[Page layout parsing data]

-------

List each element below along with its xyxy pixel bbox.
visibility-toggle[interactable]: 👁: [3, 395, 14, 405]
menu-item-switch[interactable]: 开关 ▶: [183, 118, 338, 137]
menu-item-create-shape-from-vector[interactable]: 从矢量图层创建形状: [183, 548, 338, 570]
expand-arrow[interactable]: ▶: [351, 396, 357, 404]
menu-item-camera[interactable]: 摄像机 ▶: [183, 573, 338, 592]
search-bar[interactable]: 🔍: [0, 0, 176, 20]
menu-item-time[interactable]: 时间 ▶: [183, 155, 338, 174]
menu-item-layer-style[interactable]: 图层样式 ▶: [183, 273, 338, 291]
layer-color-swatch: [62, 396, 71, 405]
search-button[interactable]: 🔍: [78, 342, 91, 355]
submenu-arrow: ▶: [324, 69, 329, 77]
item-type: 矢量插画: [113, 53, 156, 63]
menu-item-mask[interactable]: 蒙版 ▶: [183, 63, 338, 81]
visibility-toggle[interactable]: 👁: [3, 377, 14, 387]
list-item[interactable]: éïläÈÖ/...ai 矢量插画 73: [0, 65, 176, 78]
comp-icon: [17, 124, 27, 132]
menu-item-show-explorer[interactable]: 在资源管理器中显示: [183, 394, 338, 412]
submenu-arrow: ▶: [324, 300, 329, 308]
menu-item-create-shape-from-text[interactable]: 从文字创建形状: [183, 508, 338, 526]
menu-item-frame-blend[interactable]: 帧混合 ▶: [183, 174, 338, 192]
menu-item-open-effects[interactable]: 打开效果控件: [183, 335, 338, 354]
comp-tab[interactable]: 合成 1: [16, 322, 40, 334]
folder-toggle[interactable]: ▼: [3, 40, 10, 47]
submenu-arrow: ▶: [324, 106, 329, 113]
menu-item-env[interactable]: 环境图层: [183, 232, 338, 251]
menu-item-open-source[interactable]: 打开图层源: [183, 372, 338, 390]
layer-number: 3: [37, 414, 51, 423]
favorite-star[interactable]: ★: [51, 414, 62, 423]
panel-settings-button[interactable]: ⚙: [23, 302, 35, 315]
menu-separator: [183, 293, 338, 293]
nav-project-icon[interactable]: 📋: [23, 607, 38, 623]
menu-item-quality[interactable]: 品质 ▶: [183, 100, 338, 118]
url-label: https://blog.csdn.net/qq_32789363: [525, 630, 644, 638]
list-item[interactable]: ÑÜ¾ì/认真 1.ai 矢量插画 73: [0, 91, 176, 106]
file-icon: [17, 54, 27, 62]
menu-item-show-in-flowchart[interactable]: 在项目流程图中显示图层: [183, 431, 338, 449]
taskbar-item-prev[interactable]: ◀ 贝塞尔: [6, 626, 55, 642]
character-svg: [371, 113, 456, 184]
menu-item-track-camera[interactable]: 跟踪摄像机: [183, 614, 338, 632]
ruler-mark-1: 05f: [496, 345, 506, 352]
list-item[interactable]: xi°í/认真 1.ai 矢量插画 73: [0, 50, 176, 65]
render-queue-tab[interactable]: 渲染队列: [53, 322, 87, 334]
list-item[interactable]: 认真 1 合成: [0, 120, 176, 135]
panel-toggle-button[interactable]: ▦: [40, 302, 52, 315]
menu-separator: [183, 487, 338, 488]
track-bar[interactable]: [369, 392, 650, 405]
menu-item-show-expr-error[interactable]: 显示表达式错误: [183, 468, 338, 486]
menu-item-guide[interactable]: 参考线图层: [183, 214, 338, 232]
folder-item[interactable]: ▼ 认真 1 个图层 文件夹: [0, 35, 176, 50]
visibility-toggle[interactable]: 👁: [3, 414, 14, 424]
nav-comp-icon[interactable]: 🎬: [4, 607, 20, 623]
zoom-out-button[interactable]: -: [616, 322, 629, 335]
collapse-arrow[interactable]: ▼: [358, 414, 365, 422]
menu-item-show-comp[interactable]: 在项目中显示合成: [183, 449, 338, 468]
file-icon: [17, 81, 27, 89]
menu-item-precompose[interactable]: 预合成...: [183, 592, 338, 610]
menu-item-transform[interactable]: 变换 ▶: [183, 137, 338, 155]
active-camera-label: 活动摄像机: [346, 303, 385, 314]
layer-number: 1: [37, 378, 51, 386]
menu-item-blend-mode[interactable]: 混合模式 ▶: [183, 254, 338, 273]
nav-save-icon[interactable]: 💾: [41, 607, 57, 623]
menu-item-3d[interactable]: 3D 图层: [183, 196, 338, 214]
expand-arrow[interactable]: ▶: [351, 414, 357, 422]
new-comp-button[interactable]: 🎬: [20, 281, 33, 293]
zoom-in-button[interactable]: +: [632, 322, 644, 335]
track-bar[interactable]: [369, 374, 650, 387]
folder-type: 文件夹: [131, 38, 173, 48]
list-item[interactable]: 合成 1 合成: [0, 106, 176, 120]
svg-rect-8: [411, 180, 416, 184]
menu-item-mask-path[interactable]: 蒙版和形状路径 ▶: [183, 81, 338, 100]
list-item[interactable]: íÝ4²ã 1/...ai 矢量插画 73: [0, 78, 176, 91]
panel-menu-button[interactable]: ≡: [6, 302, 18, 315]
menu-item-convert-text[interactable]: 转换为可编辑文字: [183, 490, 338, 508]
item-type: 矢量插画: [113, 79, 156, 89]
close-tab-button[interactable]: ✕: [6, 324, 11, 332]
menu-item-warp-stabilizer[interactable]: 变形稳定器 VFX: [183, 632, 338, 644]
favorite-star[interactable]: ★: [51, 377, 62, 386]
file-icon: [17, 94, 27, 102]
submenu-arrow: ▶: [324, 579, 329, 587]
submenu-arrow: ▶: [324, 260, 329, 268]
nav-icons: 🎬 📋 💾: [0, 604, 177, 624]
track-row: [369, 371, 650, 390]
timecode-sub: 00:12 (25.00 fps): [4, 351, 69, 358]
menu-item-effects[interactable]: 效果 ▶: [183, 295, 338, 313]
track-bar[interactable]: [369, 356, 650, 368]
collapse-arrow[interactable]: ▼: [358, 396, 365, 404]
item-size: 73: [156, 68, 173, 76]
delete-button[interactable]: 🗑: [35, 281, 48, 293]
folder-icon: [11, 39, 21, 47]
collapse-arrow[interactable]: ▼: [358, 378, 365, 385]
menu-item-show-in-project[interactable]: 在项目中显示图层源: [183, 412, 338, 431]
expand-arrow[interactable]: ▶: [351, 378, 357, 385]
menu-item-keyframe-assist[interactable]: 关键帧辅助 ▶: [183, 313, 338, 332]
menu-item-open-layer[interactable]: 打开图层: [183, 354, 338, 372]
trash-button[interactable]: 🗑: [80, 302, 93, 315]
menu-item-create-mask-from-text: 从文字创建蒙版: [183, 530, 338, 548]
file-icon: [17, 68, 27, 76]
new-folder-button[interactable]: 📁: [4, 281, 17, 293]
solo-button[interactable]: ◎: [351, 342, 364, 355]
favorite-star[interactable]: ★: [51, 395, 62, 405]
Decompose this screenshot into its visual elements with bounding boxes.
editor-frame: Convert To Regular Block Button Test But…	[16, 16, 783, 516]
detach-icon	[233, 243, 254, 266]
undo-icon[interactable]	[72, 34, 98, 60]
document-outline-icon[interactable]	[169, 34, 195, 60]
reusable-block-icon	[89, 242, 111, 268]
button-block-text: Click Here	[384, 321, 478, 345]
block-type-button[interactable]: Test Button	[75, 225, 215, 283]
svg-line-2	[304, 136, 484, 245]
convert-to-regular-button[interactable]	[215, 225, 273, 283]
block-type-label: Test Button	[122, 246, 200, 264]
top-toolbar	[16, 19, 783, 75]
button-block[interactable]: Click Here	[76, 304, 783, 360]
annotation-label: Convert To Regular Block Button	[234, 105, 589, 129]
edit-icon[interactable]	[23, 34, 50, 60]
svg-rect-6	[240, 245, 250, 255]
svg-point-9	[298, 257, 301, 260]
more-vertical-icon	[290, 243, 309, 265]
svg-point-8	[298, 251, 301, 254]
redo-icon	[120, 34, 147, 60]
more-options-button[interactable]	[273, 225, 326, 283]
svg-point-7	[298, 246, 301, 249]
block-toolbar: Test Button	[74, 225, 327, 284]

-------

→ **Goal of the exercise**
Go through the records above and copy every line with the word "矢量插画".

→ **Problem solution**
item-type: 矢量插画: [113, 53, 156, 63]
list-item[interactable]: éïläÈÖ/...ai 矢量插画 73: [0, 65, 176, 78]
list-item[interactable]: ÑÜ¾ì/认真 1.ai 矢量插画 73: [0, 91, 176, 106]
list-item[interactable]: xi°í/认真 1.ai 矢量插画 73: [0, 50, 176, 65]
list-item[interactable]: íÝ4²ã 1/...ai 矢量插画 73: [0, 78, 176, 91]
item-type: 矢量插画: [113, 79, 156, 89]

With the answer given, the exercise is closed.